-------- Supplied records
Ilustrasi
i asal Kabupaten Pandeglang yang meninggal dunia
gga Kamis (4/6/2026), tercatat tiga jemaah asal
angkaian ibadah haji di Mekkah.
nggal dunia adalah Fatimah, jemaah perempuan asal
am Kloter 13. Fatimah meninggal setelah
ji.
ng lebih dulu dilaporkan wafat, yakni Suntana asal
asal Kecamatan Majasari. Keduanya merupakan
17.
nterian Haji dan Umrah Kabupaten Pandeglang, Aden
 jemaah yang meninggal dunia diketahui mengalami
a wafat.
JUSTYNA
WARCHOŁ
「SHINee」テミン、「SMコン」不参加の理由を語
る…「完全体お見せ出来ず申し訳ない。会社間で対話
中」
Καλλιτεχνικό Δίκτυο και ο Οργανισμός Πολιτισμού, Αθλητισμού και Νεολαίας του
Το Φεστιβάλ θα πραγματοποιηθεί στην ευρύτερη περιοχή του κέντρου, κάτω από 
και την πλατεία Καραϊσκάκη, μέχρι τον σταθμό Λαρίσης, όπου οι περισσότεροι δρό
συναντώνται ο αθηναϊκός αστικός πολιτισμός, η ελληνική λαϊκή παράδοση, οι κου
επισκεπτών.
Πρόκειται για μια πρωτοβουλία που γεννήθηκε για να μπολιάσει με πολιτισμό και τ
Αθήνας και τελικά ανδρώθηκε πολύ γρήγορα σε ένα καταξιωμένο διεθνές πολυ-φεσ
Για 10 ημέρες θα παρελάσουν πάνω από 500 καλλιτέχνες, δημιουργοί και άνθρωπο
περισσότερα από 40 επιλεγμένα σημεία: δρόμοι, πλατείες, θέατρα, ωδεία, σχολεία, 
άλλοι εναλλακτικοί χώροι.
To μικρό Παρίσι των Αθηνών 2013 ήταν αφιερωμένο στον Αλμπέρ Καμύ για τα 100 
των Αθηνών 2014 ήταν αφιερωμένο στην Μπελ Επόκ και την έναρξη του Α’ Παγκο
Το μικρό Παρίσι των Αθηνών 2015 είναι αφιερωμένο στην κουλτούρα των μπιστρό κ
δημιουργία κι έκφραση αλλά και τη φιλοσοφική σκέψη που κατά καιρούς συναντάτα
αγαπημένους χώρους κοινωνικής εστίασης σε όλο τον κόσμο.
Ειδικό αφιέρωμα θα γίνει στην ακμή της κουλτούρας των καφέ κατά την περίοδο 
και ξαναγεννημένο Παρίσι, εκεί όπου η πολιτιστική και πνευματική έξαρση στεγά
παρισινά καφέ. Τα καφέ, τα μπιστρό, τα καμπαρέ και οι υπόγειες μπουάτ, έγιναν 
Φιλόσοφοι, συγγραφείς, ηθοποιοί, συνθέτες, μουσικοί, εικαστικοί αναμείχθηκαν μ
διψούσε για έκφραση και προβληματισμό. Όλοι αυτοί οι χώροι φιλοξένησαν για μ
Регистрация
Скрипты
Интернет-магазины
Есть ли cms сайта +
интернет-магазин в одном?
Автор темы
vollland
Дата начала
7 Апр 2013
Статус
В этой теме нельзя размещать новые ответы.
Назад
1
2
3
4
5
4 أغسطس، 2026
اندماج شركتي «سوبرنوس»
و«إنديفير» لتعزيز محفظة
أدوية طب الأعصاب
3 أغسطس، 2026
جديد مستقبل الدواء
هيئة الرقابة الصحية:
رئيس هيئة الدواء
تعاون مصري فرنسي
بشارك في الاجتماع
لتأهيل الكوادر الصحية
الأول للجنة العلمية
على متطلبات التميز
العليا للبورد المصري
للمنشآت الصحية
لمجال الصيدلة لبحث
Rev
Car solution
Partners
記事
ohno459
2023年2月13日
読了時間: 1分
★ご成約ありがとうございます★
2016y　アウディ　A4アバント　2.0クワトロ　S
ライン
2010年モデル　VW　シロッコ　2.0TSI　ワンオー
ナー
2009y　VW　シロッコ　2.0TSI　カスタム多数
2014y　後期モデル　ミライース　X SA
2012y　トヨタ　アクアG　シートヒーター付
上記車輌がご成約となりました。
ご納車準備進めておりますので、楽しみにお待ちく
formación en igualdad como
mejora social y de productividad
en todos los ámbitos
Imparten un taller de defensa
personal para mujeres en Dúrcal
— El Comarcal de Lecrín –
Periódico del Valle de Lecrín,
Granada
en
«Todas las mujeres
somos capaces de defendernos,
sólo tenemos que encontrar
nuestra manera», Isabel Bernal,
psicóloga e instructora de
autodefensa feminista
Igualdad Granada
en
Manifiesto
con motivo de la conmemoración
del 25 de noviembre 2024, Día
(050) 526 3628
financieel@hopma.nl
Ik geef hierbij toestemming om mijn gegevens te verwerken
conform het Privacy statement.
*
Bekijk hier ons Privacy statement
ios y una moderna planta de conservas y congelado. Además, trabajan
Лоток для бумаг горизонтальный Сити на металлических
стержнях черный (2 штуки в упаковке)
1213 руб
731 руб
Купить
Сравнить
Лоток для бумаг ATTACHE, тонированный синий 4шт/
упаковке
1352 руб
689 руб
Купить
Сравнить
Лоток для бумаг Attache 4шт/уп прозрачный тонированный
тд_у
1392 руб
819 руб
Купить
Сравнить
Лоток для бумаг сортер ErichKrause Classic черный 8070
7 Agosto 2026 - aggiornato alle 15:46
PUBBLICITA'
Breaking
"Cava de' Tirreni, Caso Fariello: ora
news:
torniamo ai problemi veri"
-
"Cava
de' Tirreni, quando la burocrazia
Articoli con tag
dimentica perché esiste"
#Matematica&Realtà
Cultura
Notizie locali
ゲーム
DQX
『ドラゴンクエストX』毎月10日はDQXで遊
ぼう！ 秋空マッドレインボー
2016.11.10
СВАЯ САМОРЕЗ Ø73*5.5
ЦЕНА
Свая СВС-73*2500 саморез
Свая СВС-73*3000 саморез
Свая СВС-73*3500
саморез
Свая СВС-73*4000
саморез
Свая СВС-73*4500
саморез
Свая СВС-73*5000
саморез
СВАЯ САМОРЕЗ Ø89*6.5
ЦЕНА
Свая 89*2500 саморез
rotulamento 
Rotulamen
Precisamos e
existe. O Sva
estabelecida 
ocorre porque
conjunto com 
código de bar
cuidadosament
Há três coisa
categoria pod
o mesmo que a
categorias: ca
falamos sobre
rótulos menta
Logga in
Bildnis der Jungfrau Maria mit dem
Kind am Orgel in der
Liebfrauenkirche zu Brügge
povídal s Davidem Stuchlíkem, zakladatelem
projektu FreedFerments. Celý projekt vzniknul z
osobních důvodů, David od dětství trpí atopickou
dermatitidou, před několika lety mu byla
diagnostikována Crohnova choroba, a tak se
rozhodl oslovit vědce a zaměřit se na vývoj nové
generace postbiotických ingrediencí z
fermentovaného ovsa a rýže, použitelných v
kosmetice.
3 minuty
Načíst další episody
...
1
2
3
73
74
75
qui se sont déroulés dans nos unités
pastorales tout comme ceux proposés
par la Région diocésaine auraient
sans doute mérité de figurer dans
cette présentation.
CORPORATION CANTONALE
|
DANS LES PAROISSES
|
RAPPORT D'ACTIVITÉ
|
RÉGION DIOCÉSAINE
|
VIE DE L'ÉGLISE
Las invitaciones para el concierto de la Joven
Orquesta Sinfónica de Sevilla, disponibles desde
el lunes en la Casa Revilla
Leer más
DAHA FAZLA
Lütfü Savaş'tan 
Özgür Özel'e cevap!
----------------
_Problem_: Take the records above and return, word for word, only the lines that fall from the line with "Πρόκειται για μια" to the line with "psicóloga e instructora de", both of them included.

_Response to the task_:
Πρόκειται για μια πρωτοβουλία που γεννήθηκε για να μπολιάσει με πολιτισμό και τ
Αθήνας και τελικά ανδρώθηκε πολύ γρήγορα σε ένα καταξιωμένο διεθνές πολυ-φεσ
Για 10 ημέρες θα παρελάσουν πάνω από 500 καλλιτέχνες, δημιουργοί και άνθρωπο
περισσότερα από 40 επιλεγμένα σημεία: δρόμοι, πλατείες, θέατρα, ωδεία, σχολεία, 
άλλοι εναλλακτικοί χώροι.
To μικρό Παρίσι των Αθηνών 2013 ήταν αφιερωμένο στον Αλμπέρ Καμύ για τα 100 
των Αθηνών 2014 ήταν αφιερωμένο στην Μπελ Επόκ και την έναρξη του Α’ Παγκο
Το μικρό Παρίσι των Αθηνών 2015 είναι αφιερωμένο στην κουλτούρα των μπιστρό κ
δημιουργία κι έκφραση αλλά και τη φιλοσοφική σκέψη που κατά καιρούς συναντάτα
αγαπημένους χώρους κοινωνικής εστίασης σε όλο τον κόσμο.
Ειδικό αφιέρωμα θα γίνει στην ακμή της κουλτούρας των καφέ κατά την περίοδο 
και ξαναγεννημένο Παρίσι, εκεί όπου η πολιτιστική και πνευματική έξαρση στεγά
παρισινά καφέ. Τα καφέ, τα μπιστρό, τα καμπαρέ και οι υπόγειες μπουάτ, έγιναν 
Φιλόσοφοι, συγγραφείς, ηθοποιοί, συνθέτες, μουσικοί, εικαστικοί αναμείχθηκαν μ
διψούσε για έκφραση και προβληματισμό. Όλοι αυτοί οι χώροι φιλοξένησαν για μ
Регистрация
Скрипты
Интернет-магазины
Есть ли cms сайта +
интернет-магазин в одном?
Автор темы
vollland
Дата начала
7 Апр 2013
Статус
В этой теме нельзя размещать новые ответы.
Назад
1
2
3
4
5
4 أغسطس، 2026
اندماج شركتي «سوبرنوس»
و«إنديفير» لتعزيز محفظة
أدوية طب الأعصاب
3 أغسطس، 2026
جديد مستقبل الدواء
هيئة الرقابة الصحية:
رئيس هيئة الدواء
تعاون مصري فرنسي
بشارك في الاجتماع
لتأهيل الكوادر الصحية
الأول للجنة العلمية
على متطلبات التميز
العليا للبورد المصري
للمنشآت الصحية
لمجال الصيدلة لبحث
Rev
Car solution
Partners
記事
ohno459
2023年2月13日
読了時間: 1分
★ご成約ありがとうございます★
2016y　アウディ　A4アバント　2.0クワトロ　S
ライン
2010年モデル　VW　シロッコ　2.0TSI　ワンオー
ナー
2009y　VW　シロッコ　2.0TSI　カスタム多数
2014y　後期モデル　ミライース　X SA
2012y　トヨタ　アクアG　シートヒーター付
上記車輌がご成約となりました。
ご納車準備進めておりますので、楽しみにお待ちく
formación en igualdad como
mejora social y de productividad
en todos los ámbitos
Imparten un taller de defensa
personal para mujeres en Dúrcal
— El Comarcal de Lecrín –
Periódico del Valle de Lecrín,
Granada
en
«Todas las mujeres
somos capaces de defendernos,
sólo tenemos que encontrar
nuestra manera», Isabel Bernal,
psicóloga e instructora de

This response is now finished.